[Collected data]
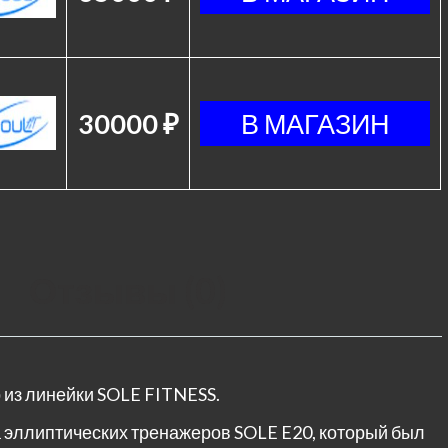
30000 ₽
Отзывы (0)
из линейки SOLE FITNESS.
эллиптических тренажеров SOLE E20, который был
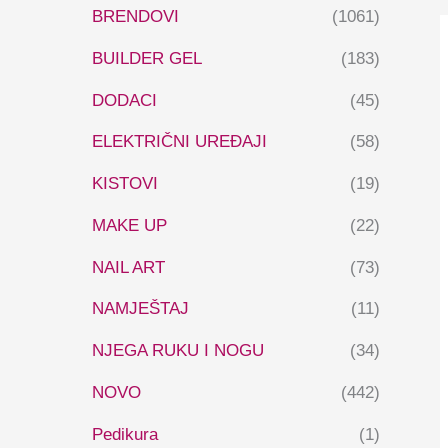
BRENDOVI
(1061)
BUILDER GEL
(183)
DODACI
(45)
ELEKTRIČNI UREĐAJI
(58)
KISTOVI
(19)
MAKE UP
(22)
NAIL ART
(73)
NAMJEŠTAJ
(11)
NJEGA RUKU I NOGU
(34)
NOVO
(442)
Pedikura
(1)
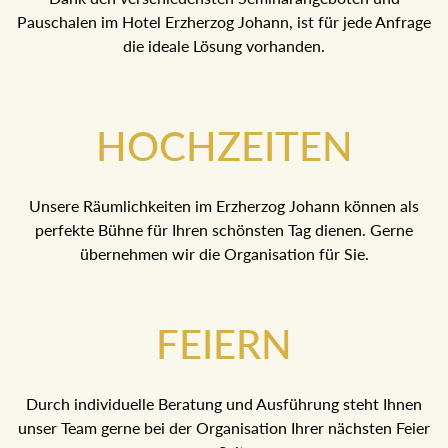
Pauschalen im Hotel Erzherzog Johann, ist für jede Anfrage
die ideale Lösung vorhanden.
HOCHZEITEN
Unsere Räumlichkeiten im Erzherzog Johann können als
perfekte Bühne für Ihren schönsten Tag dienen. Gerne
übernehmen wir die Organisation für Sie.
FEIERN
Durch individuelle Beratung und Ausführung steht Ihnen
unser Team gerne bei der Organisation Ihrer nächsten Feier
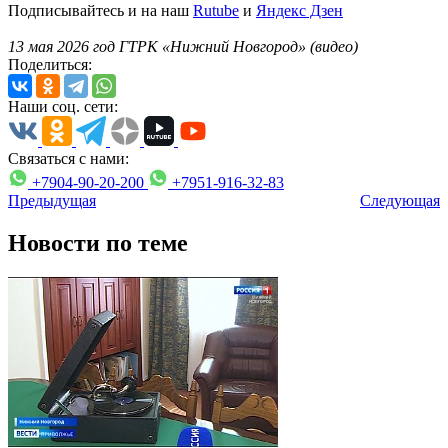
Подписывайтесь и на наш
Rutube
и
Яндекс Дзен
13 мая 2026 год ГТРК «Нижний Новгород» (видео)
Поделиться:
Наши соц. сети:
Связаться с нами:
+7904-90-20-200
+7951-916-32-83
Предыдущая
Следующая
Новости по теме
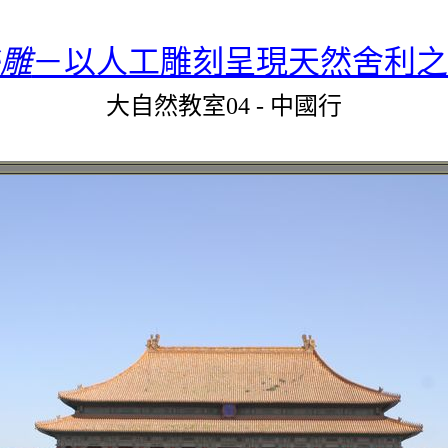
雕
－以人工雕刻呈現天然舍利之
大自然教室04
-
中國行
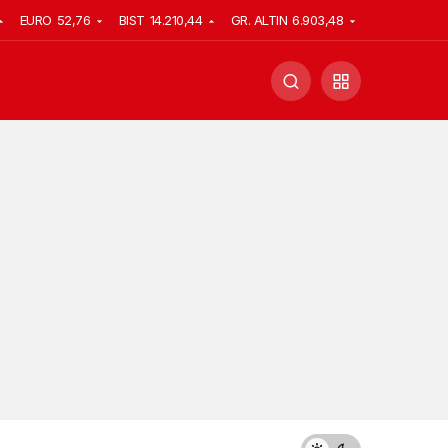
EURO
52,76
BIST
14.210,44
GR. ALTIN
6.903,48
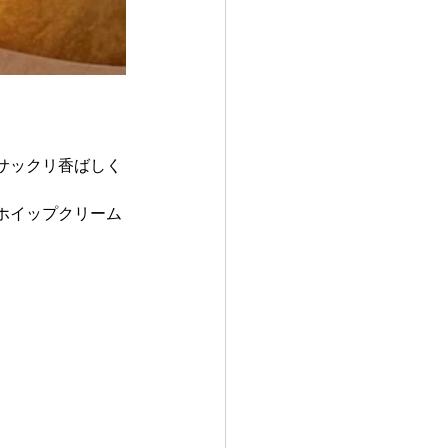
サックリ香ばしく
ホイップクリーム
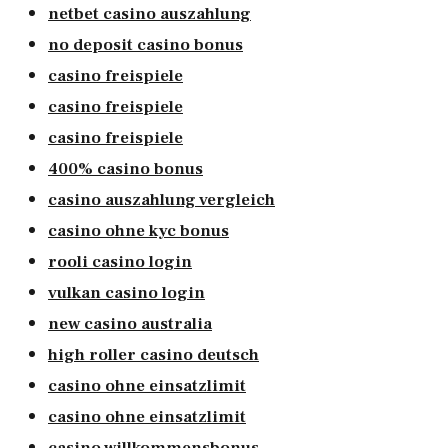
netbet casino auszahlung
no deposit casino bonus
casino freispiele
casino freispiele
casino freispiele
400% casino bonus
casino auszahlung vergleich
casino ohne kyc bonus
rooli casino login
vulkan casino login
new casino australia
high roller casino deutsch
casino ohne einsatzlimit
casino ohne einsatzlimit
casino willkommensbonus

§ **WHAT IS REQUIRED**:
Set down each entry again exactly as written. Pictures stay out.

§ **ANSWER AREA**:
30000 ₽
Отзывы (0)
из линейки SOLE FITNESS.
эллиптических тренажеров SOLE E20, который был
BRENDOVI
(1061)
BUILDER GEL
(183)
DODACI
(45)
ELEKTRIČNI UREĐAJI
(58)
KISTOVI
(19)
MAKE UP
(22)
NAIL ART
(73)
NAMJEŠTAJ
(11)
NJEGA RUKU I NOGU
(34)
NOVO
(442)
Pedikura
(1)
Pauschalen im Hotel Erzherzog Johann, ist für jede Anfrage
die ideale Lösung vorhanden.
HOCHZEITEN
Unsere Räumlichkeiten im Erzherzog Johann können als
perfekte Bühne für Ihren schönsten Tag dienen. Gerne
übernehmen wir die Organisation für Sie.
FEIERN
Durch individuelle Beratung und Ausführung steht Ihnen
unser Team gerne bei der Organisation Ihrer nächsten Feier
Подписывайтесь и на наш
Rutube
и
Яндекс Дзен
13 мая 2026 год ГТРК «Нижний Новгород» (видео)
Поделиться:
Наши соц. сети:
Связаться с нами:
+7904-90-20-200
+7951-916-32-83
Предыдущая
Следующая
Новости по теме
雕
－以人工雕刻呈現天然舍利之
大自然教室04
-
中國行
EURO
52,76
BIST
14.210,44
GR. ALTIN
6.903,48
サックリ香ばしく
ホイップクリーム
netbet casino auszahlung
no deposit casino bonus
casino freispiele
casino freispiele
casino freispiele
400% casino bonus
casino auszahlung vergleich
casino ohne kyc bonus
rooli casino login
vulkan casino login
new casino australia
high roller casino deutsch
casino ohne einsatzlimit
casino ohne einsatzlimit
casino willkommensbonus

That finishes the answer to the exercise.